Gamers, from pro to casual, invest a lot in their gaming rigs and on the actual games. However, they may all be missing out on getting the best performance and not showcasing their real skills, by overlooking one vital piece of their gaming kit: the network.
Common gaming problems like lag, latency and unstable ping, jitter or screen-freezes are often directly attributable to the network connection. While the actual data packets most games send are quite tiny and ultimately don’t take up much bandwidth, other connected devices can get in the way and slow down those little gaming data packets and creating other problems.
Levelling the playing field
Plus, in multiplayer games, the quality of different people’s connectivity can mean that not everyone is on the same level playing field. Compare it to car racing: unless everyone has the same spec car, it’s not fair: a good network connection and router can be like having the fastest, best-handling car on the track.
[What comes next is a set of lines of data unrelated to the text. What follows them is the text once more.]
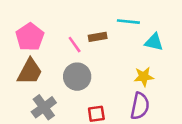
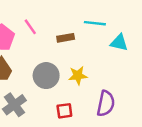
pink line: (75, 45) -> (30, 27), moved
yellow star: (144, 77) -> (78, 76), moved

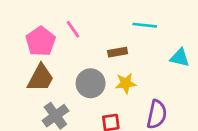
brown rectangle: (66, 38) -> (118, 52), moved
cyan triangle: (119, 43) -> (180, 58), moved

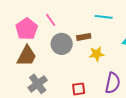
gray circle: (91, 83) -> (62, 44), moved
yellow star: (126, 83) -> (97, 54), moved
So how do you make sure you’re getting the best network connection? First, start by testing the service from the Internet Service Provider. If it’s poor, then consider switching up to a better ISP service if possible.
Once that is sorted, look at the internal network. While enthusiast or pro-gamers are likely to still opt for a wired solution, the flexibility of wireless connectivity is increasingly the choice for gamers (plus most routers will have both wired and wireless options).
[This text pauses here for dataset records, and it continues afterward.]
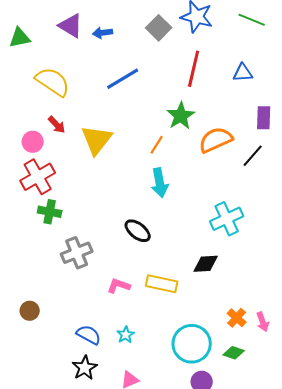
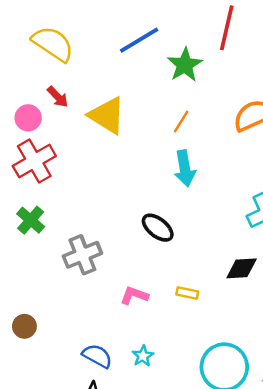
green star: (181, 116) -> (185, 65), moved
yellow triangle: (97, 140) -> (107, 115), turned -36
green cross: (50, 212) -> (31, 220), moved, turned 30
yellow rectangle: (162, 284) -> (187, 293), size x0.6

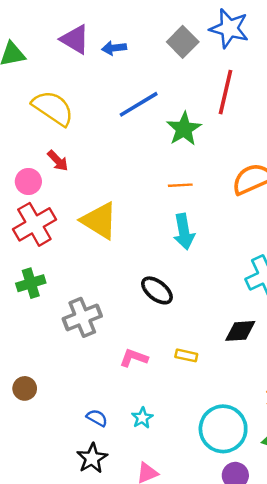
yellow triangle: (107, 115) -> (99, 221), moved
orange line: (181, 122) -> (180, 185), turned 55
green cross: (31, 220) -> (31, 283), turned 32
blue semicircle: (97, 356) -> (97, 418), size x0.7

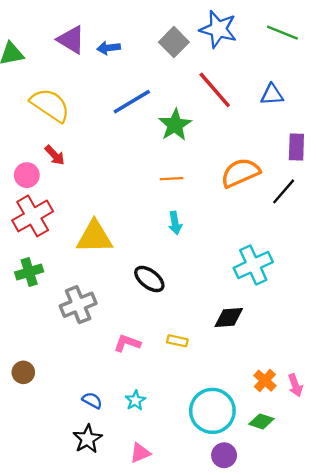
red line: (226, 92) -> (215, 90), turned -54
yellow triangle: (99, 221) -> (94, 237), moved, turned -33
cyan arrow: (184, 232) -> (175, 223), size x0.7

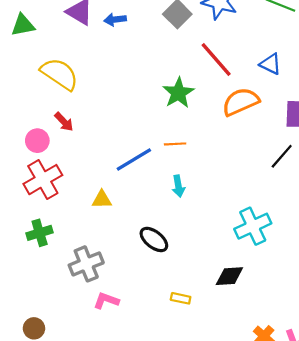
blue triangle: (272, 95) -> (271, 64), turned 30
blue line: (132, 102) -> (134, 160), moved
orange semicircle: (240, 173) -> (241, 102), moved
yellow triangle: (94, 237) -> (102, 200), size x0.6
pink L-shape: (127, 343) -> (106, 301), moved

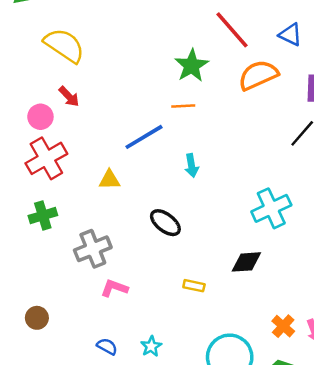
orange line: (175, 144) -> (183, 106), moved

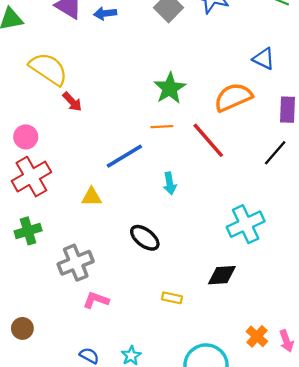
red line: (232, 30) -> (208, 140), moved
red arrow: (69, 97) -> (72, 102), moved

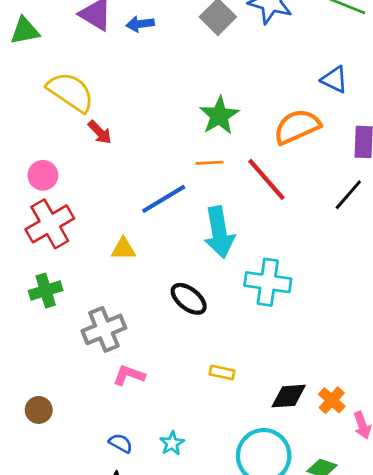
cyan arrow: (170, 183) -> (219, 232), size x1.8
cyan cross: (246, 224) -> (268, 282), moved, turned 33
black diamond: (222, 275) -> (289, 396), moved
orange cross: (257, 336) -> (332, 400), moved

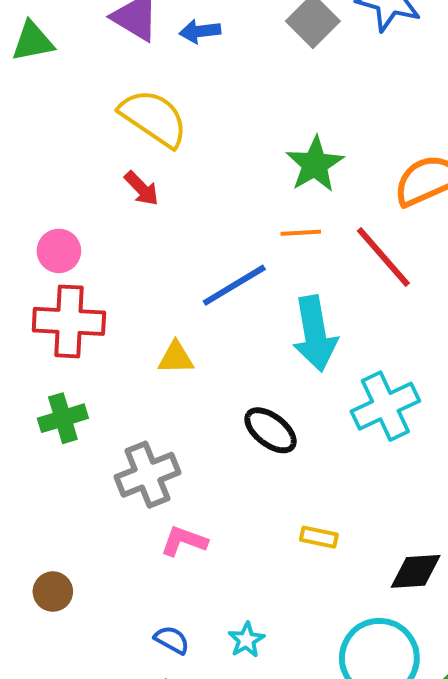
yellow semicircle: (71, 92) -> (154, 118), moved
red cross: (50, 224) -> (69, 321), turned 33
cyan cross: (268, 282) -> (385, 406), turned -33

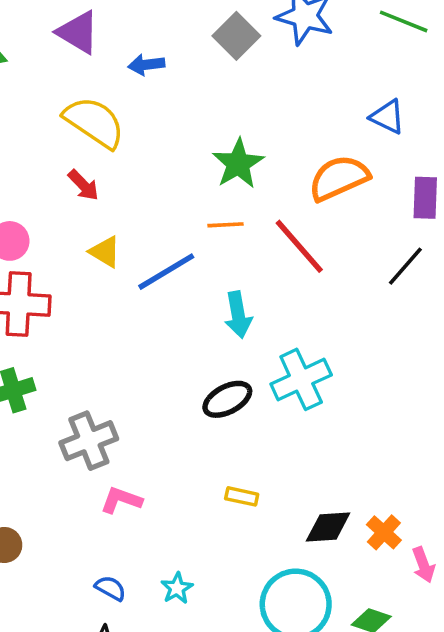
blue arrow: (200, 31) -> (146, 65), moved
cyan arrow: (315, 334) -> (238, 315), size x0.7
yellow triangle: (176, 358) -> (105, 252), moved, turned 32
black ellipse: (271, 430) -> (227, 399), moved, turned -66

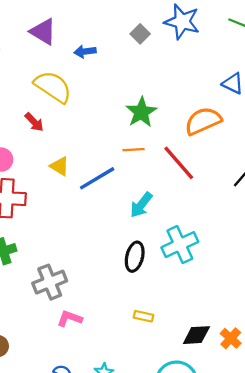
gray square: (236, 36) -> (140, 34), size x0.7
red arrow: (83, 185) -> (34, 122), moved
cyan arrow: (238, 315) -> (141, 205), turned 48
black ellipse: (227, 399) -> (135, 257), turned -48

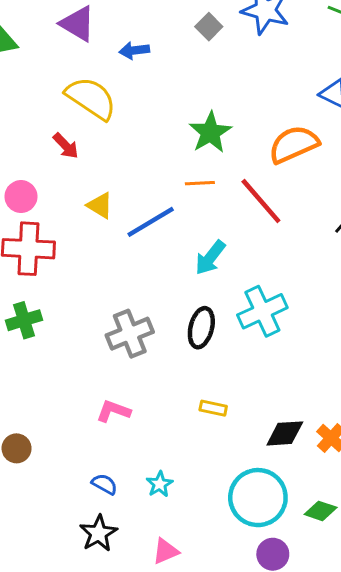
gray cross: (50, 282) -> (130, 334), moved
With a Wi-Fi router, mobile users, console and/or PCs can co-exist on the same network, particularly relevant as more games, such as Fortnite and PUBG, are now cross-platform. Whatever the platform, everyone can benefit from a wire-free connection.
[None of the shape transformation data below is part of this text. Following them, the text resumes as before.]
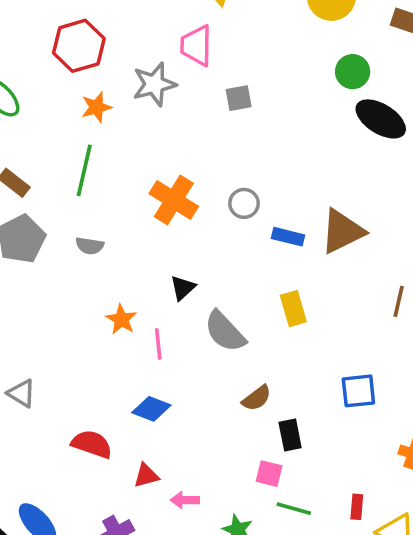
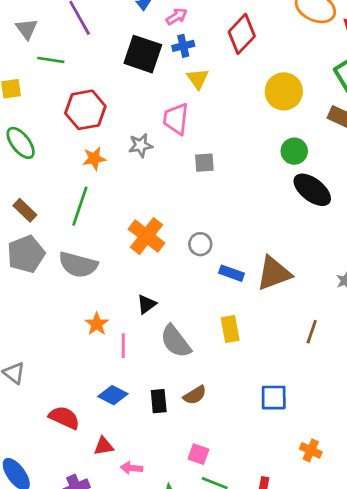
gray star: (154, 84) -> (141, 145), size x0.7
gray semicircle: (90, 246) -> (78, 265), size x1.8
black rectangle: (290, 435) -> (159, 401), moved

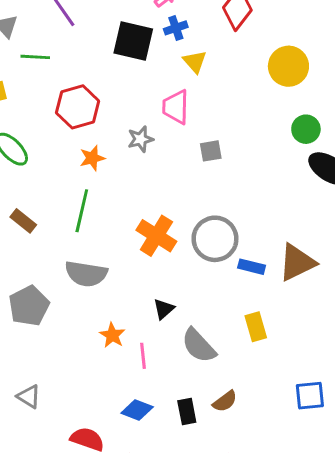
gray circle: (200, 244) -> (215, 239), size x1.8
gray pentagon: (26, 254) -> (29, 306), moved

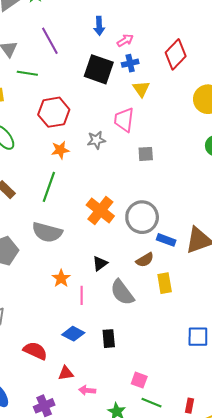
brown semicircle: (225, 401) -> (145, 260), moved

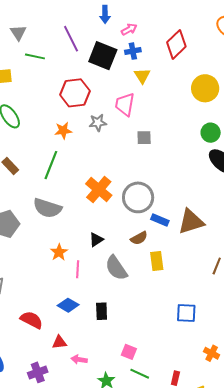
purple line: (50, 41) -> (71, 39), moved
red hexagon: (54, 112) -> (75, 93), moved

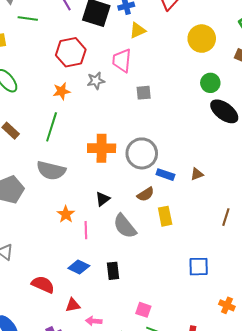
yellow triangle: (142, 76) -> (137, 30), turned 42
orange cross: (99, 190) -> (102, 148), turned -36
brown triangle: (191, 222) -> (197, 174), size x0.5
However, if there’s already a Wi-Fi router already in place, it may not be fit for purpose, particularly if it is a couple of years old or more (in which case, there is a strong chance outdated firmware and software will be limiting performance) or if it’s a standard-issue one from the service provider (in which case, it is likely to be quite basic, let alone optimized for gaming).
Instead, upgrade the Wi-Fi router, pick one of the latest-generation models, and expect to see a massive improvement, with enough horse-power to support simultaneous users, apps and devices. Go one step further and choose a router specifically designed for gaming and benefit from a host of new features designed to maximize flexible usage and performance. For example, a gaming router with a Geo-Filter should reduce the risk of lag, by automatically connecting the gamer to the nearest server, so reducing ping times (the time to send a signal to the game server or opponent and for them to respond).
Another connectivity-optimizing feature is Quality of Service (QoS), which helps a user decide what type of traffic is prioritized, so gameplay can be smooth, even when bandwidth-greedy apps are also connected. Look for QoS that tackles the challenge in more than one way, for instance features that ensure gaming traffic and devices get priority, particularly when the network is congested, plus the ability to ringfence specified amounts of bandwidth for different devices and set individual prioritization.
Finally, while most of us want a ‘fit and forget’ router, build in some flexibility: choose a solution with an easy-to-use interface when changes need to be made.
The bottom line is that while the network may not be the first thing that many gamers would think about when updating their rig, it is one that can make a real difference. Most gamers would not settle for a cheap headset designed for office use when playing favourite MMORPGs, so why settle for anything less than the best possible network connection?